Due to the initial success in simulating barcode-reading scenarios, we have expanded SWB’s capabilities to incorporate high-fidelity lighting simulations. This allows teams to iterate on new baffle and light designs, further optimizing the conditions for reliable barcode detection, while ensuring that lighting conditions are safe for human eyes, too. Teams can now explore various lighting conditions, target positions, and sensor configurations simultaneously, gleaning insights that would take months to accumulate through traditional testing methods.
Looking ahead, we are working on several exciting enhancements to the system. Our current focus is on integrating more-advanced sensor simulations that combine analytical models with real-world measurement feedback from the ARID team, further increasing the system’s accuracy and practical utility. We are also exploring the use of AI to suggest optimal sensor placements for new station designs, which could potentially identify novel configurations that users of the tool might not consider.

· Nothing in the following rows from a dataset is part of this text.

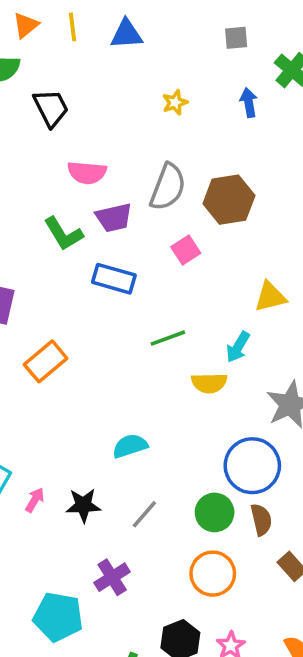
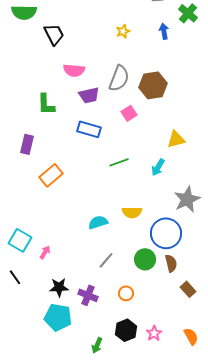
green L-shape: (64, 234) -> (46, 104), moved, turned 30
yellow semicircle: (209, 383) -> (132, 212), moved
black star: (83, 505) -> (59, 287), moved
orange circle: (213, 574) -> (126, 293), moved, size x0.6
purple cross: (112, 577) -> (88, 295), turned -36

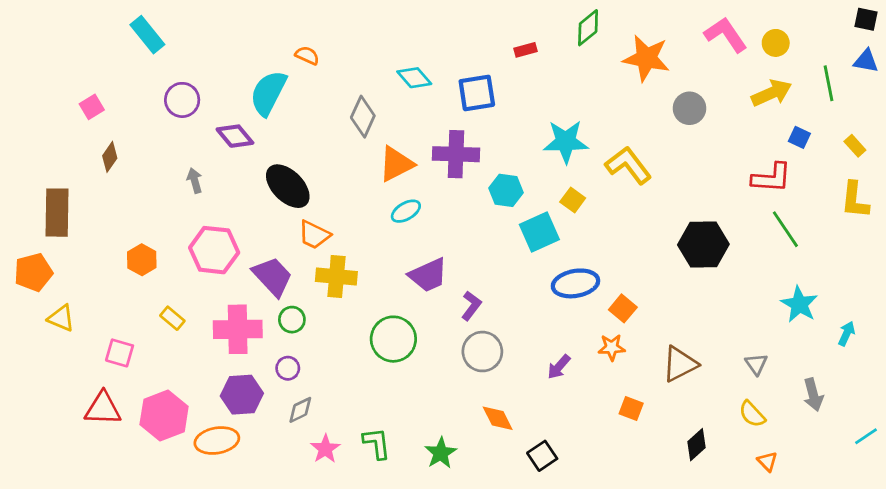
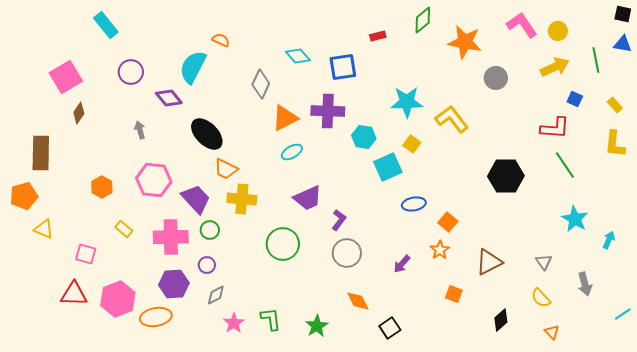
pink square: (92, 107) -> (66, 77), size x1.8
blue ellipse: (576, 283) -> (414, 204), size x0.7
orange star: (612, 347) -> (440, 250), turned -30

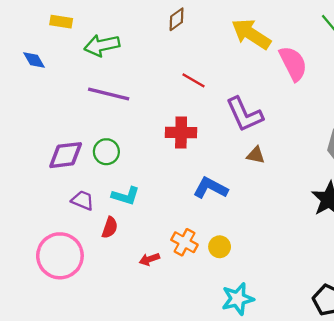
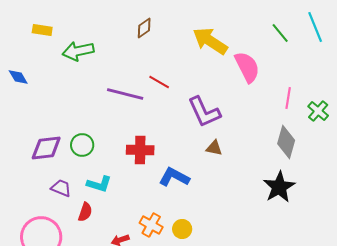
blue diamond: (34, 60) -> (18, 77), moved
purple line: (109, 94) -> (125, 94), moved
red cross: (181, 132) -> (140, 150), moved

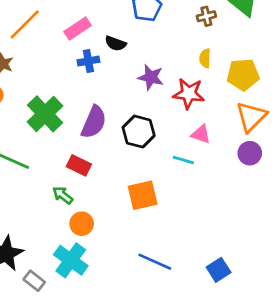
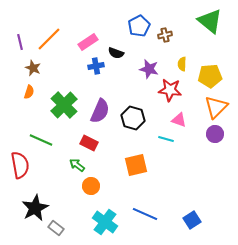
brown cross: (206, 16) -> (165, 35), moved
purple star: (151, 77) -> (149, 69), moved
cyan cross: (71, 260) -> (105, 222), moved

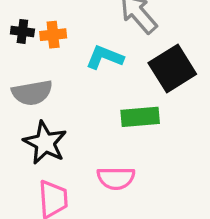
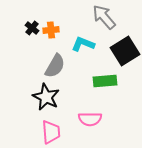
black cross: (22, 31) -> (32, 28), turned 32
gray semicircle: (32, 93) -> (55, 66), moved, turned -50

Additionally, we are looking to expand the system to serve as a comprehensive synthetic-data generation platform. This will go beyond just simulating barcode-detection scenarios, providing a full digital environment for testing sensors and algorithms. This capability will let teams validate and train their systems using diverse, automatically generated datasets that capture the full range of conditions they might encounter in real-world operations.
By combining advanced scientific computing with practical industrial applications, SWB represents a significant step forward in warehouse automation development. The platform demonstrates how sophisticated simulation tools can dramatically accelerate innovation in complex industrial systems. As we continue to enhance the system with new capabilities, we are excited about its potential to further transform and set new standards for warehouse automation.